Ein langer Weg - ein Text der Malerin Gisela Al Amily
Eine Frau, Susanne, erreicht nach einem beschwingten Abend nachts die Endstation mit dem Bus. Singend und in Erinnerungen schwelgend macht sie sich auf den 30-minütigen Fußweg nach Hause. Doch die Stille und die Dunkelheit machen ihr Angst. Ihr Singen verstummt. Plötzlich gerät sie in Panik. Noch ein Stück, dann erreicht sie ihr Haus. Geschafft! - denkt sie ...
Ein langer Weg
Endstation! In einer halben Stunde würde sie Zuhause sein. Susanne hüpfte aus dem Bus u. machte sich beschwingt auf den Heimweg. In ihr war Singen und Klingen. Sie hatte sich verliebt. "Only You..." sang sie und machte ein paar Tanzschritte. Verlegen sah sie sich nach den ihr folgenden Leuten um: ein Liebespaar, eng umschlungen, selbstvergessen.
Mit langen Schritten eilte sie durch die nicht enden wollende Bahnhofstraße. Das Geklapper ihrer Absätze hallte von den Hauswänden zurück. "Kein bißchen damenhaft", würde ihre Mutter sagen. Egal - nur schnell nach Hause. Trotz ihres Tempos immer noch 20 Minuten Weg. Längst war Mitternacht vorbei.

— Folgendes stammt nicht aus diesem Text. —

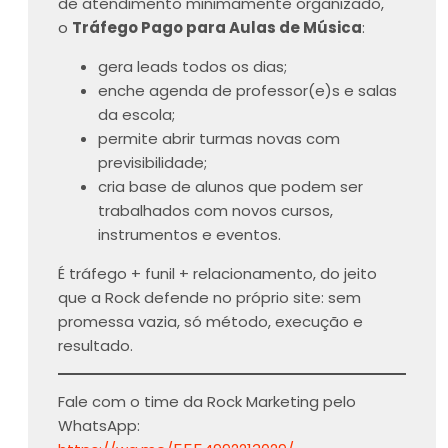
de atendimento minimamente organizado,
o
Tráfego Pago para Aulas de Música
:
gera leads todos os dias;
enche agenda de professor(e)s e salas
da escola;
permite abrir turmas novas com
previsibilidade;
cria base de alunos que podem ser
trabalhados com novos cursos,
instrumentos e eventos.
É tráfego + funil + relacionamento, do jeito
que a Rock defende no próprio site: sem
promessa vazia, só método, execução e
resultado.
Fale com o time da Rock Marketing pelo
WhatsApp:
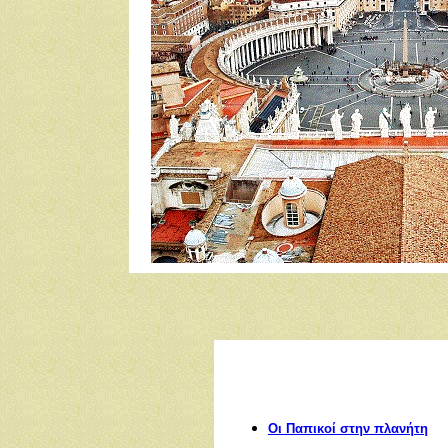
Οι Παπικοί στην πλανήτη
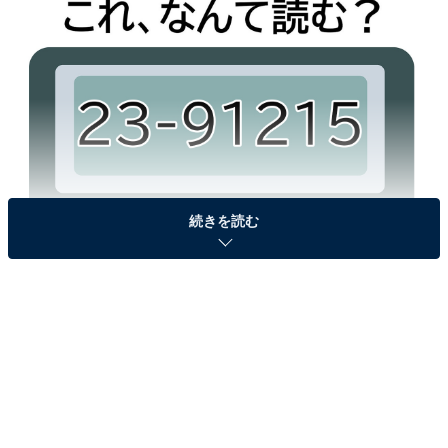
続きを読む
問題：「23-91215」、なんて読む？
ヒント：「-」は読みません！
次ページ
答えを見る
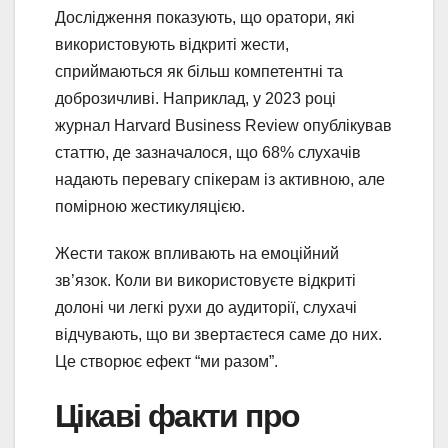
Дослідження показують, що оратори, які
використовують відкриті жести,
сприймаються як більш компетентні та
доброзичливі. Наприклад, у 2023 році
журнал Harvard Business Review опублікував
статтю, де зазначалося, що 68% слухачів
надають перевагу спікерам із активною, але
помірною жестикуляцією.
Жести також впливають на емоційний
зв’язок. Коли ви використовуєте відкриті
долоні чи легкі рухи до аудиторії, слухачі
відчувають, що ви звертаєтеся саме до них.
Це створює ефект “ми разом”.
Цікаві факти про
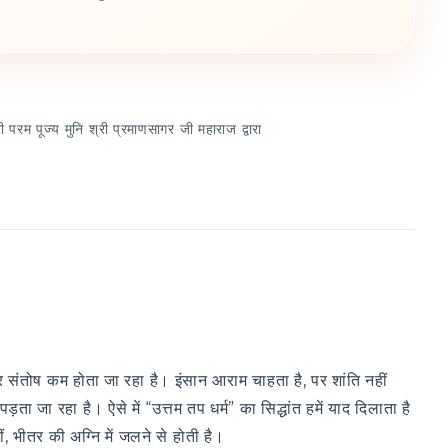
 परम पूज्य मुनि श्री प्रमाणसागर जी महाराज द्वारा
र संतोष कम होता जा रहा है। इंसान आराम चाहता है, पर शांति नहीं
ड़ता जा रहा है। ऐसे में “उत्तम तप धर्म” का सिद्धांत हमें याद दिलाता है
, भीतर की अग्नि में जलने से होती है।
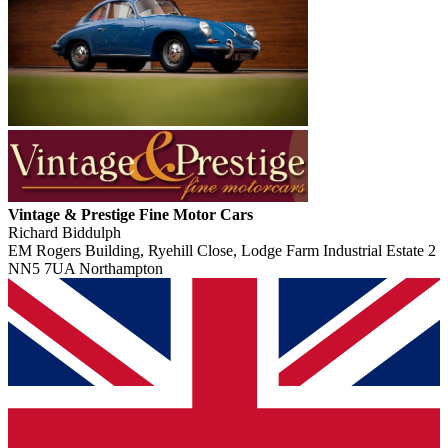
Vintage & Prestige Fine Motor Cars
Richard Biddulph
EM Rogers Building, Ryehill Close, Lodge Farm Industrial Estate 2
NN5 7UA Northampton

Wieder warf sie einen Blick zurück. Die Verliebten waren verschwunden, kein Mensch auf der Straße so weit sie im Dunst sehen konnte.
Frösteln. Sie zog ihren Mantel enger zusammen. Eben noch der überheizte Bus, jetzt die kalte, nebelfeuchte Novembernacht. kein erleuchtetes Wohnungsfenster, beklemmende Stille.
Wenn "ER" jetzt an ihrer Seite wäre...
Ende der Bahnhofstraße. Rechts in die Industriestraße. Spärliche, fahlgelbe Beleuchtung. Kaum ein Wohnhaus zwischen den Büro- u. Fabrikgebäuden.
Sie hastete, sich immer wieder umschauend, voran. Alles wie ausgestorben, still, nur nicht ihre Absätze.
Barfußlaufen? Nicht bei diesem Wetter! Kein Singen und Klingen mehr in ihr. Jetzt von Furcht ergriffen.
Industriestraße geschafft. Sie atmete tief durch. Nun noch die dreihundert Meter lange Allee. Hinter ihren stämmigen Linden könnte sich gut jemand verstecken. Der Sandboden schluckte die Geräusche ihrer Absätze. Sie versuchte, das Keuchen ihres Atems zu unterdrücken. - Plötzlich, aus der Dunkelheit zwischen den Bäumen kam etwas auf sie zugeschossen.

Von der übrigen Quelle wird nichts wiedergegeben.